Бесшумно он присел на ступени и тихо встал, когда спустя десять минут она пришла, тяжело ступая по лестнице, устало улыбаясь и качая головой в осуждение своей глупости. Они вошли в свою двухкомнатную квартиру, и он тут же направился к зеркалу. Большими пальцами рук растянув уголки рта, с ужасной, напоминающей маску гримасой, он извлек неудобный зубной протез и оборвал длинные бивни слюны, свисавшие с него. Пока она накрывала на стол, он читал свою русскую газету. Не отрываясь от чтения, ел бесцветный корм, не нуждавшийся в пережевывании. Она понимала его состояние и молчала.
Когда он пошел спать, она осталась с колодой потрепанных карт и старыми альбомами. Через узкий дворик напротив, где в темноте барабанил дождь по железным мусорным бакам, тускло горели окна, и в одном из них человек в черных брюках, заложив голые локти за голову, лежал на неопрятной постели. Она опустила шторку и стала рассматривать фотографии. В младенчестве он выглядел более изумленным ребенком, чем другие дети. Из прорези альбома выпала немецкая горничная, служившая у них в Лейпциге, и ее толстомордый жених. Минск, революция, Лейпциг, Берлин, Лейпциг, косо снятый фасад не в фокусе. Четырехгодовалый - в парке: хмуро, застенчиво насупив бровки, отворачивается от любопытной белки, как отвернулся бы от всякого незнакомца. Тетя Роза, суетливая, угловатая старая дама с диким взглядом, жившая в содрогающемся мире дурных вестей, банкротств, железнодорожных катастроф, раковых опухолей, - пока немцы не уничтожили ее вместе со всеми, о ком она беспокоилась. Шестилетний - когда он рисовал диковинных птиц с человеческими руками и ногами и страдал бессонницей, как взрослый. Его двоюродный брат, впоследствии - знаменитый шахматист. Лет восьми, его уже трудно понимать, боится обоев в коридоре, картинки в книге, на которой изображен идиллический пейзаж с камнями на склоне холма и старым тележным колесом, висящим на ветке голого дерева. В десятилетнем возрасте, когда они покинули Европу… Горечь, стыд, унижение, мерзкие, злые, отсталые дети, учившиеся вместе с ним в специальной школе. А затем наступил период в его жизни, совпавший с долгим выздоровлением после пневмонии, когда все эти маленькие фобии, которые его родители упрямо считали чудачествами необычайно одаренного ребенка, сгустились в непроницаемую паутину логически взаимосвязанных представлений, делающих его абсолютно недоступным для окружающих.

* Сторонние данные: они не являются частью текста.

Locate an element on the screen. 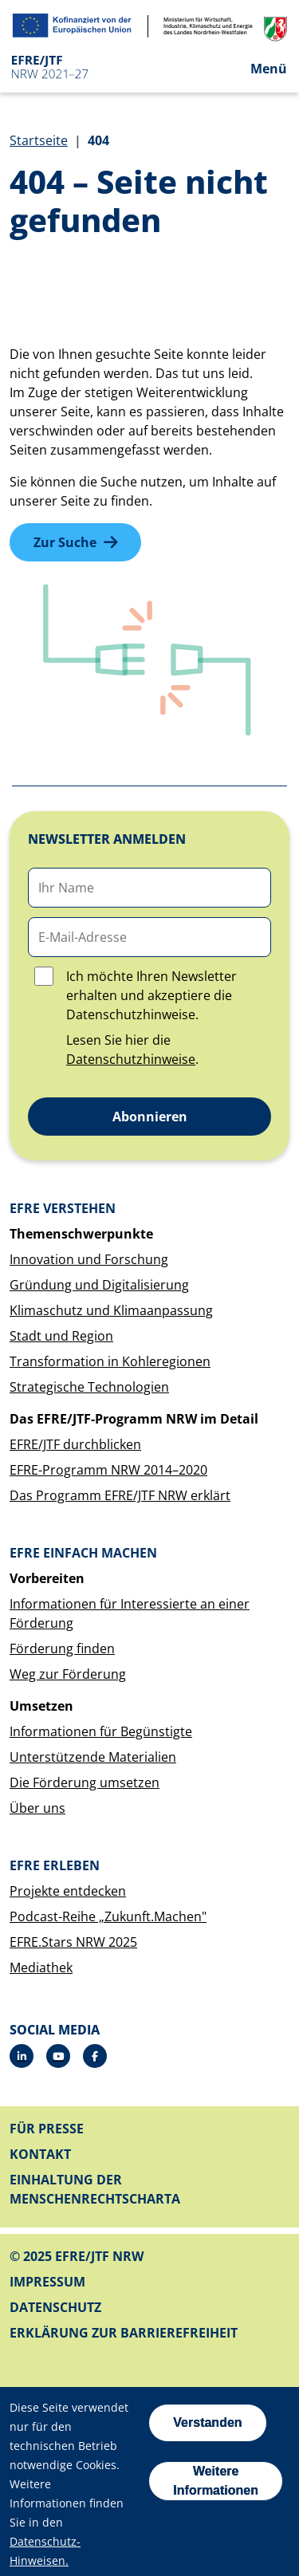 The image size is (299, 2576). Datenschutzhinweise is located at coordinates (130, 1059).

Все это и многое другое она принимала, ибо в конечном счете вся жизнь состояла из смирения перед утратой одной радости за другой, и даже не радости, а лишь возможности улучшения. Она думала о приливах страдания, на которое она и ее муж были почему-то обречены; о невидимых гигантах, мучающих ее мальчика каким-то невероятным образом; об огромных запасах нежности, содержащихся в мире; о судьбе этой нежности, которая либо раздавлена, либо растрачена понапрасну, либо переродилась в безумие; о заброшенных детях, напевающих что-то в невыметенных углах; о прекрасных сорняках, не могущих укрыться от садовника и вынужденных беспомощно наблюдать за его обезьяньей тенью, оставляющей за собой покалеченные цветы по мере продвижения чудовища.